Er war einer der größten Drogenmärkte im Darknet – jetzt haben Ermittler „Archetyp“ abgeschaltet. Doch der nächste illegale Marktplatz kommt bestimmt.

Soll Käufer und Händler abschrecken: animiertes Video der internationalen Operation Deep Sentinel Foto: BKA

Am 11. Juni nimmt die spanische Polizei einen 30-jährigen Deutschen in Barcelona fest. Der Vorwurf: Er soll einen der weltweit größten Darknet-Handelsplätze betrieben haben. „Archetyp“ heißt die Plattform.

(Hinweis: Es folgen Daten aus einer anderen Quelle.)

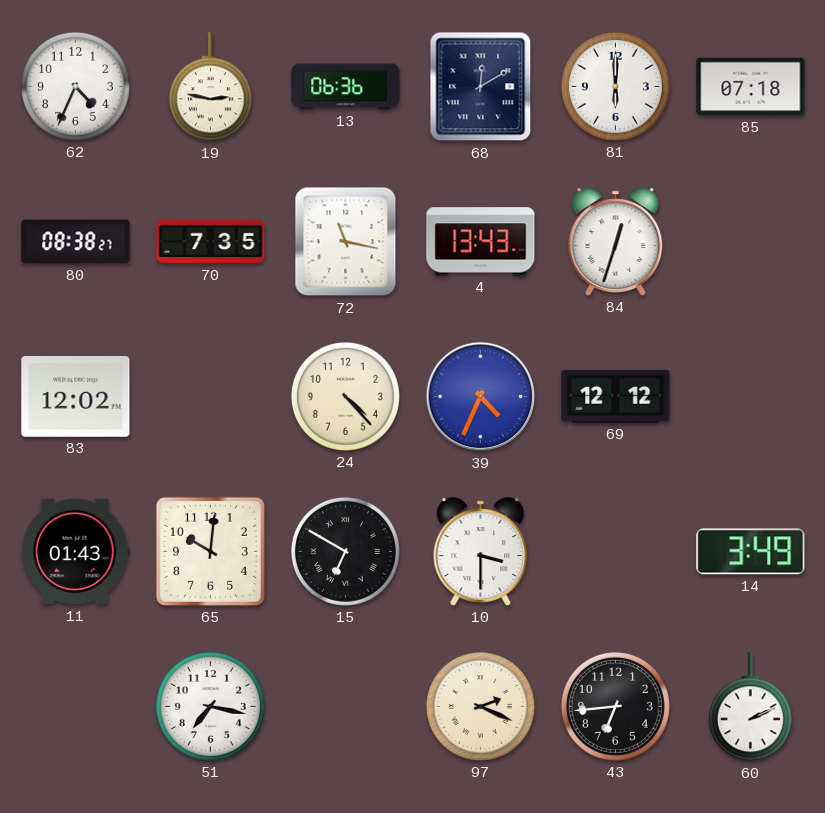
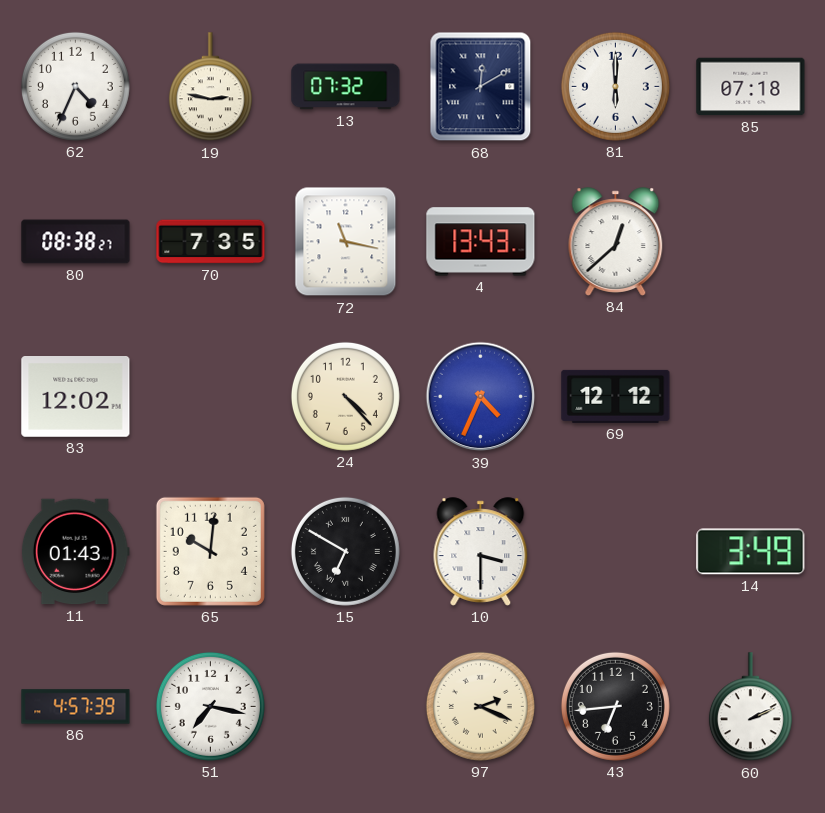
13: 06:36 -> 07:32
84: 12:33 -> 12:38
86: none -> 4:57
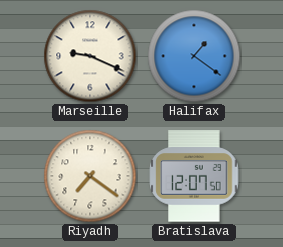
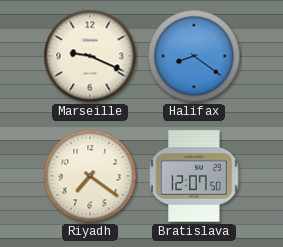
Halifax: 1:21 -> 8:21
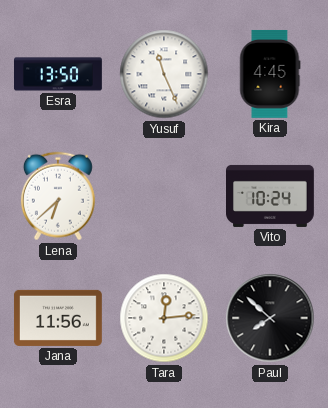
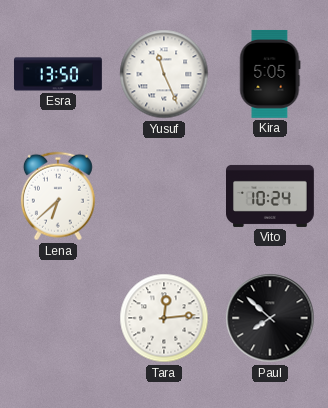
Kira: 4:45 -> 5:05
Jana: 11:56 -> none
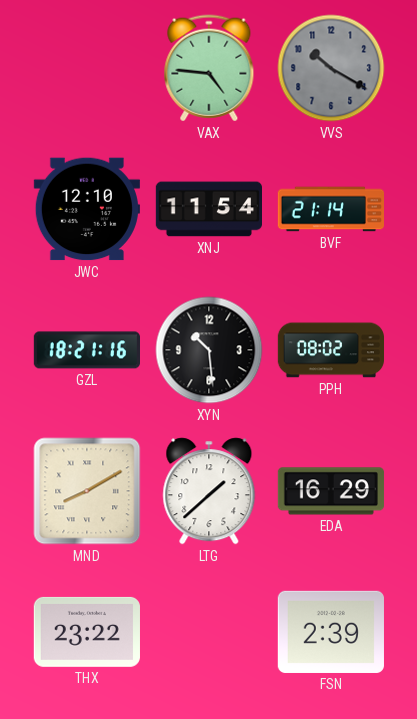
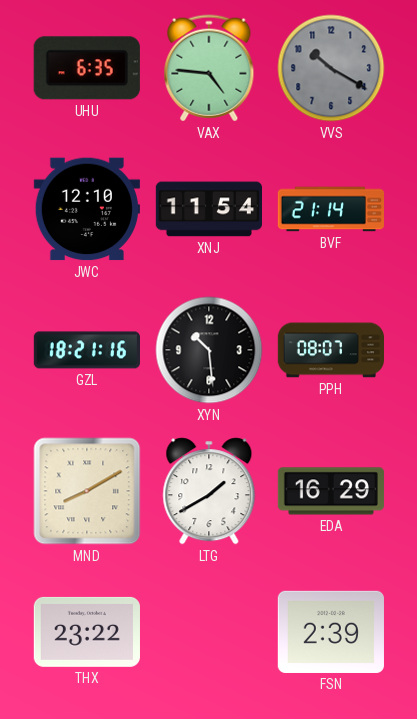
UHU: none -> 6:35
PPH: 08:02 -> 08:07
LTG: 1:38 -> 1:40
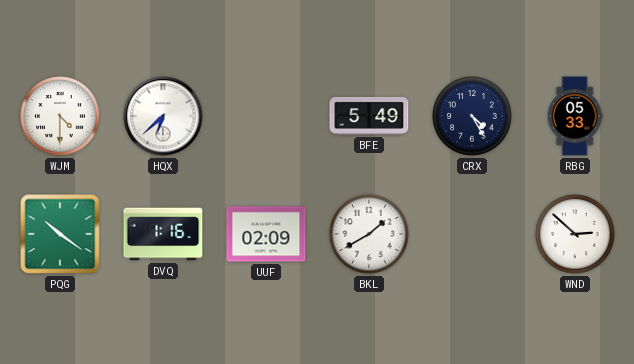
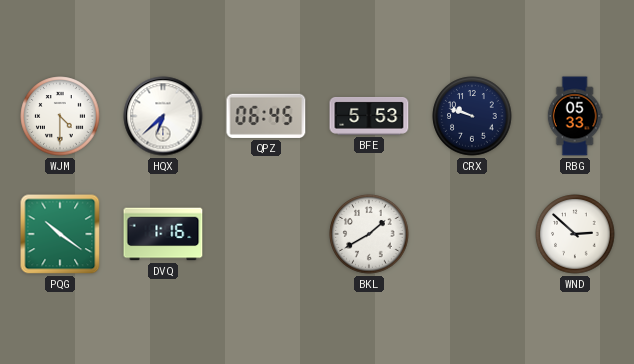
QPZ: none -> 06:45
BFE: 5:49 -> 5:53
CRX: 4:25 -> 9:48
UUF: 02:09 -> none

Tage zuvor zierte noch das in Blautönen simplistisch gehaltene Logo die Website. Weiter kamen Nutzer nicht – „Market in Maintenance“ stand tagelang dort – Wartungsarbeiten. Zugriff auf das, was sich dahinter verbarg, auf die Listen voller Drogen und verschreibungspflichtiger Medikamente, per Klick bestellbar, hatten die Nutzer nicht.

Auf Reddit spekulierten sie, ob sich der Betreiber der Seite aus dem Staub gemacht hätte. „Exit Scam“ heißt das: Wenn die Betreiber der Seite Zahlungen annehmen, jedoch weder die Ware verschicken noch die Zahlungen an die Drogenverkäufer weiterleiten.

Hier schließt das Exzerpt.